Nokia launched heedwards by mam.

"IIIIyyaaa! Nee need for that like!"

Monday morning:

Reet, time to get me finga oot…

Av been wantin to dee this for a while now like, just cannat be bothered like, what can a say, am a

yoof! Aal things considered, ad rather be watchin the footy and bangin some fit birds, but the way the

toons deein at the minute and the lasses around her are aal skanks, I need to dee summit else to occupy

mesell like and keeps those two tw*ts off me back. Av been playing the sims a bit lately and that other

one where ya get to play a god and make aal these people de what ya tell them, ya can kill them for nee

reason and get them shag*ging animals and aal sorts its class!

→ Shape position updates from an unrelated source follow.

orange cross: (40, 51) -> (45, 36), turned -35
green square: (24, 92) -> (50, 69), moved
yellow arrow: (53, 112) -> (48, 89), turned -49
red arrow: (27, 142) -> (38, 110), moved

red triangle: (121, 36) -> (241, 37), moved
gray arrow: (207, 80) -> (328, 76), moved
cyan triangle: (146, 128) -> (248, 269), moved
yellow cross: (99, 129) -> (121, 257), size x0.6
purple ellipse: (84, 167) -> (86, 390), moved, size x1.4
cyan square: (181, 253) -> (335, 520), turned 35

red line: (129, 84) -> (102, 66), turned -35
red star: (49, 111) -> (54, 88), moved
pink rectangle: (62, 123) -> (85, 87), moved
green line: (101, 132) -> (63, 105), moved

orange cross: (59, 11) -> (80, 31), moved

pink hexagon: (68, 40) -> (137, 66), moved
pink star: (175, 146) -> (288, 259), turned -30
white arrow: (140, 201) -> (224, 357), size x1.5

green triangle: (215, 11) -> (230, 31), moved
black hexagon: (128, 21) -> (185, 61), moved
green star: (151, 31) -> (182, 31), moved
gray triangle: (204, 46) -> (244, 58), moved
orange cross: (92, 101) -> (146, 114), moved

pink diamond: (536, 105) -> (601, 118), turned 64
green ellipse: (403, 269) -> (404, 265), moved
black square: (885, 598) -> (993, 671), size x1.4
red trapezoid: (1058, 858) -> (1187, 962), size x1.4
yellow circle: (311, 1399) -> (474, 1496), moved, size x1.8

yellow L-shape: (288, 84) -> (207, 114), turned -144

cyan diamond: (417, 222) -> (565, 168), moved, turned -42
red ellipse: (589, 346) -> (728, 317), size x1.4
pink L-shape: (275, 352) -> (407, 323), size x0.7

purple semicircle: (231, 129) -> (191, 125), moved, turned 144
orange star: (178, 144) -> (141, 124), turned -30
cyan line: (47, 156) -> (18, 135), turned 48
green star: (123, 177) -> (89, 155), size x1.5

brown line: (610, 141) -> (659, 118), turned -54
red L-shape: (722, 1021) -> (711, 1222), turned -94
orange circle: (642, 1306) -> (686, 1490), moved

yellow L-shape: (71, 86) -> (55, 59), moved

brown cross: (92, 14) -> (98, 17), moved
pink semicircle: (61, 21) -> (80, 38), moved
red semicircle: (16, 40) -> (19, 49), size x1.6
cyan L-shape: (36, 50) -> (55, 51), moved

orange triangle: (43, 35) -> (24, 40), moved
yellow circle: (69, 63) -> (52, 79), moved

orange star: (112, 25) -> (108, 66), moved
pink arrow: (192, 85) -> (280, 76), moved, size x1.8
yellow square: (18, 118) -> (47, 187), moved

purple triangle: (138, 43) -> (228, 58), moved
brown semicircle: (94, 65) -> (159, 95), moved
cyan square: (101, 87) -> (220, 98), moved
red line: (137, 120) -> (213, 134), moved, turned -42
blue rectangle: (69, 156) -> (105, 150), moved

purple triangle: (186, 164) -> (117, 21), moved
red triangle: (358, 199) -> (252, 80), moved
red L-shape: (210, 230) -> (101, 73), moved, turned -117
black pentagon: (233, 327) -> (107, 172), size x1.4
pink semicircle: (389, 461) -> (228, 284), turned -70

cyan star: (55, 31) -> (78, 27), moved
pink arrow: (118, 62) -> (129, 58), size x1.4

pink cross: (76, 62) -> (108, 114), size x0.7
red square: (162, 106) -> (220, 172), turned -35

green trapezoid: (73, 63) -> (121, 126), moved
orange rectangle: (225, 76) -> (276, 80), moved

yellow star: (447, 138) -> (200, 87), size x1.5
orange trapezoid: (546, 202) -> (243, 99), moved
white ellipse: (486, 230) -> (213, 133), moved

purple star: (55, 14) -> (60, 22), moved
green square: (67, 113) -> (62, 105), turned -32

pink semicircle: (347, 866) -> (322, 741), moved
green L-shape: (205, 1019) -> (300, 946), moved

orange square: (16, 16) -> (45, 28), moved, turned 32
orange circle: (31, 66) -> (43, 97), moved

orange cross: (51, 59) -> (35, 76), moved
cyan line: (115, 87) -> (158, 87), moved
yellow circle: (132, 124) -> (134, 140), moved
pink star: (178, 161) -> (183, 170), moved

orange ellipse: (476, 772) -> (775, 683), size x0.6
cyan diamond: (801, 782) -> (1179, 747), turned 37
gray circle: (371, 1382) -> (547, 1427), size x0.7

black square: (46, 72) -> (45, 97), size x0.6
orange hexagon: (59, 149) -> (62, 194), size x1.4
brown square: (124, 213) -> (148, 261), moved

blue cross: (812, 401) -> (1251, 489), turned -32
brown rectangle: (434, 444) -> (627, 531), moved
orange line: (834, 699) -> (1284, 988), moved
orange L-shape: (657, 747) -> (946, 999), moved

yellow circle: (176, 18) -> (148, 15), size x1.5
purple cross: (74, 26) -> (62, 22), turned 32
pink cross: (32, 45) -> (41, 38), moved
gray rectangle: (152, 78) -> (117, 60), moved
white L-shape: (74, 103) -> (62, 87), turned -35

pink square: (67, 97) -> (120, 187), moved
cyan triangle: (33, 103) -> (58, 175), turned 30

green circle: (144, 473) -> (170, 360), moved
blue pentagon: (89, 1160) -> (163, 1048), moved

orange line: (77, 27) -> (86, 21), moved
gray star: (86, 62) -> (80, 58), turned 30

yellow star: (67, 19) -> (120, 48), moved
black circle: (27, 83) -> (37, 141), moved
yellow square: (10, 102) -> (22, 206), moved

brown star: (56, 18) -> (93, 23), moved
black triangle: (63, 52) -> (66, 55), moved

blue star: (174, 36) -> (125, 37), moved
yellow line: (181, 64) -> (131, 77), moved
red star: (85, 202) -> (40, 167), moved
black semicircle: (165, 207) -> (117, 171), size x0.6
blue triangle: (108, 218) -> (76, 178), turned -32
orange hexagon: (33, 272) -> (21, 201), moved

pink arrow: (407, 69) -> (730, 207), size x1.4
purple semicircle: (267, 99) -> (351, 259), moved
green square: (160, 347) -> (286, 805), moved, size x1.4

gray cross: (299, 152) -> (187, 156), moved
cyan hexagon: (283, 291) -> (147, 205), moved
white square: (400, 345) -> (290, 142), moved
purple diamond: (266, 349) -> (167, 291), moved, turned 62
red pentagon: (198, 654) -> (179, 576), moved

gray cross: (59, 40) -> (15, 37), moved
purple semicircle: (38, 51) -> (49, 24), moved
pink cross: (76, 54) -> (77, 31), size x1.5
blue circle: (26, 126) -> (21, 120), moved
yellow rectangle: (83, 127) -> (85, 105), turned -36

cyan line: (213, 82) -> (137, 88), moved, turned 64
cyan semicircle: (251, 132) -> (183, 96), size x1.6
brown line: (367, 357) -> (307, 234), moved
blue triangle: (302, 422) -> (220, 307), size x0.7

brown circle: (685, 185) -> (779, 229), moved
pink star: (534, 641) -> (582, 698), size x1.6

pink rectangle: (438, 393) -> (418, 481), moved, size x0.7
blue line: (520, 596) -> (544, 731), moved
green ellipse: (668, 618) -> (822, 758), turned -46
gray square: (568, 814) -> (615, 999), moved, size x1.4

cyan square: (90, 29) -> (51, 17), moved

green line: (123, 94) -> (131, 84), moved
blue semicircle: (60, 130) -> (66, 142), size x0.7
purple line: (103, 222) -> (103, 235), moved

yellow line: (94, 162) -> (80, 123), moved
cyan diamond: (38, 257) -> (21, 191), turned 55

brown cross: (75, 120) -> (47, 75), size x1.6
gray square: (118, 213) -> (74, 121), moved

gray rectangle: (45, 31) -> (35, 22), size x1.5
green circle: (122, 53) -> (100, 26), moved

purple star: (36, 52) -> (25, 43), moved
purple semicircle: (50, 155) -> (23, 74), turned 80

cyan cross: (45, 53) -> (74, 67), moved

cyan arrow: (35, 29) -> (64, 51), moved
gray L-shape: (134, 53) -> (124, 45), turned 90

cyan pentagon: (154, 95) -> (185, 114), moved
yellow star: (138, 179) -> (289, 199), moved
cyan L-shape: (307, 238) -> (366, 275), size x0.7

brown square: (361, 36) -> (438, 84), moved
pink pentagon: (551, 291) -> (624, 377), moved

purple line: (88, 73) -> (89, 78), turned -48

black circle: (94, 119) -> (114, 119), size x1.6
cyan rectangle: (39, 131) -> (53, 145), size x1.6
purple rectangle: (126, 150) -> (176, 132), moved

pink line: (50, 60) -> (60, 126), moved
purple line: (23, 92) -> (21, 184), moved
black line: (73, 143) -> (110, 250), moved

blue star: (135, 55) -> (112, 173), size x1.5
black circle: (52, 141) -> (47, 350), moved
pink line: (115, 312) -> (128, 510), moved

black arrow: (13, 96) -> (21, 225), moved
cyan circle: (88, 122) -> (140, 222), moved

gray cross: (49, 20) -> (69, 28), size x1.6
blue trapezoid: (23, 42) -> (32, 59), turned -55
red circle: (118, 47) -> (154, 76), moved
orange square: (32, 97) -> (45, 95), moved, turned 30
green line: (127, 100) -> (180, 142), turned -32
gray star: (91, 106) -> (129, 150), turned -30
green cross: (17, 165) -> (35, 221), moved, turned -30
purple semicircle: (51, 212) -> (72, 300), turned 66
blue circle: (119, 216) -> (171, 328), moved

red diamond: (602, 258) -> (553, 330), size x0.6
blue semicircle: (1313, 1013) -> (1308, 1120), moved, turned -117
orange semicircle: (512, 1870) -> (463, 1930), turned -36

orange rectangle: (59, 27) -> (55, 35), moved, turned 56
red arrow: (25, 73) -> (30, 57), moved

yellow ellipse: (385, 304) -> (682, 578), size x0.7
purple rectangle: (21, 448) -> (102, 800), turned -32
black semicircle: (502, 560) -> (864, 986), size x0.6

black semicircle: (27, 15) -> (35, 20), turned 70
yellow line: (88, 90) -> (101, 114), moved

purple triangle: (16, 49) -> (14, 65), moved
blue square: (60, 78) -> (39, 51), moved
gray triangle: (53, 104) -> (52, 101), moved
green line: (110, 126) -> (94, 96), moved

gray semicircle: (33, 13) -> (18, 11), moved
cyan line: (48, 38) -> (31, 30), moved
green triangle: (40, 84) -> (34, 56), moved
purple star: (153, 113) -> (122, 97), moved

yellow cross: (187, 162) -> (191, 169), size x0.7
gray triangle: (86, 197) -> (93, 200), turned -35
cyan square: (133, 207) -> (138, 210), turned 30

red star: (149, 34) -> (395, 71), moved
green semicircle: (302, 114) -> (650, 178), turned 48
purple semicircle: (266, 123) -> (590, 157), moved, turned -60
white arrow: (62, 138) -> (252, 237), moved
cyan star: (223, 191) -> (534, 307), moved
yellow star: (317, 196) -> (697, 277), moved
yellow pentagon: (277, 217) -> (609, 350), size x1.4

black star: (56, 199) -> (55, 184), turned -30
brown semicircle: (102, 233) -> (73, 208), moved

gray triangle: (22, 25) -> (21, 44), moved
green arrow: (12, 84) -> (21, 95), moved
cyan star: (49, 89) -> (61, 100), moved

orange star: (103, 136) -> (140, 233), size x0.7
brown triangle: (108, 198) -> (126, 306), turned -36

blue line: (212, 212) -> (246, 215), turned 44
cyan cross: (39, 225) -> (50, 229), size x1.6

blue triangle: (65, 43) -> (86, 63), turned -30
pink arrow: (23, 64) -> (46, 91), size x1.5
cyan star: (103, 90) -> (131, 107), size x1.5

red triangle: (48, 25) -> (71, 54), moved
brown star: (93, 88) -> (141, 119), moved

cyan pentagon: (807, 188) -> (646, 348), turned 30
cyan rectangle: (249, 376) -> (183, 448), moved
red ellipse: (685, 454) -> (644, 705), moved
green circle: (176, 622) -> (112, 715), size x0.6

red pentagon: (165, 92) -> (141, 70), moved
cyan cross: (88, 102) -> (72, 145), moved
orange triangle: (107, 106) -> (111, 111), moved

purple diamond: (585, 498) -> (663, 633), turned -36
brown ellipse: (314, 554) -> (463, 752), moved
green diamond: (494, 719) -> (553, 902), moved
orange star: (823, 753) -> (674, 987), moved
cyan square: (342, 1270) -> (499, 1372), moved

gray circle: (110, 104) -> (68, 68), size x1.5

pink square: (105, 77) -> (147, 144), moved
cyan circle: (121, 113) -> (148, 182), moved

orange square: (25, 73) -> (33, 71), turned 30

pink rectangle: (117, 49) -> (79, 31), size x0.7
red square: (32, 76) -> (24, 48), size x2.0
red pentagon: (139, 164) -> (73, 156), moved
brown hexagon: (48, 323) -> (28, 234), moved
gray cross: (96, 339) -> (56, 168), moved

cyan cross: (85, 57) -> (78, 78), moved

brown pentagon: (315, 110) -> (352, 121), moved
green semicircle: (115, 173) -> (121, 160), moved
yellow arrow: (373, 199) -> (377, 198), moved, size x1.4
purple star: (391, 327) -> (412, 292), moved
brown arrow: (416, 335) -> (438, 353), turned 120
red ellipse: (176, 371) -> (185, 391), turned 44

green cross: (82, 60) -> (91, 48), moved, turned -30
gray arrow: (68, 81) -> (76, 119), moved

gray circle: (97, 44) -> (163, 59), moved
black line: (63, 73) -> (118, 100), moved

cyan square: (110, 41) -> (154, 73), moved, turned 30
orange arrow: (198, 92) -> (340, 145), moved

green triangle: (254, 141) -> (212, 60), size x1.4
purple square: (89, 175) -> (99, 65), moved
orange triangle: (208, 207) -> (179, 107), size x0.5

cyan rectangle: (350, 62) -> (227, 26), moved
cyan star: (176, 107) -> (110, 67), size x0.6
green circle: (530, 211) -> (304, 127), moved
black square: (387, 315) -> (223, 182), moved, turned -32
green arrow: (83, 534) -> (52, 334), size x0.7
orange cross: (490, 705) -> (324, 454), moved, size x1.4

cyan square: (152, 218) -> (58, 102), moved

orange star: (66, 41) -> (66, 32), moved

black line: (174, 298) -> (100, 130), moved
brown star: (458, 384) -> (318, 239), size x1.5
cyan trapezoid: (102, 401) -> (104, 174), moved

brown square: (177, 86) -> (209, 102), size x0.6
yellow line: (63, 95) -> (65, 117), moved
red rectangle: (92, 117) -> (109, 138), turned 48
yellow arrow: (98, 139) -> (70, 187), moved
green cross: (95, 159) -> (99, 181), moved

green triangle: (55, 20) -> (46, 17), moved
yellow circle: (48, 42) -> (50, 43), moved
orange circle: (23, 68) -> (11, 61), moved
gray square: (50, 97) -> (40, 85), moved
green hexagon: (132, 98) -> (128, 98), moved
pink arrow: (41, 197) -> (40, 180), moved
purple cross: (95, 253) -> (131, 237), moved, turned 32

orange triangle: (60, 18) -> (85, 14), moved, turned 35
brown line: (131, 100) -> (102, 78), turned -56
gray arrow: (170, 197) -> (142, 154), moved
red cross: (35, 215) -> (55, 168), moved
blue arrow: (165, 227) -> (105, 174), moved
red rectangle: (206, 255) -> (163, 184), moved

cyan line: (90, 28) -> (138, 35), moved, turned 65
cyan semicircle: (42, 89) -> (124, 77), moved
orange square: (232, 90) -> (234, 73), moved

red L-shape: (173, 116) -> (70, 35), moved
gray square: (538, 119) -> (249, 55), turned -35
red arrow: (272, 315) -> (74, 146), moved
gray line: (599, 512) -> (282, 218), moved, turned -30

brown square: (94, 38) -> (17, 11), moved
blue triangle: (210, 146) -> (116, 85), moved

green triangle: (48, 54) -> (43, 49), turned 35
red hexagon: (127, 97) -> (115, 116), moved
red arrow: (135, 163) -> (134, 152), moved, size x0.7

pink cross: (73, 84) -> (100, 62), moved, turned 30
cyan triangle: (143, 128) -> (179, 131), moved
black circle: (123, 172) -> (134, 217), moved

Well, me mam says a live in me aan world so am gonna make me aan one, that'll shut the bitch up for a

bit. Av gotta show the college an example of me creativity before they'll let us dee an architects course

so that a divnt have to get a job and a can be a student and sponge of the government like everyone else

who's my age and doesn't want to work in Mcdonalds or that fu*ckin bleech factory doon the road.

Reet, doon to the shed and lets get crackin!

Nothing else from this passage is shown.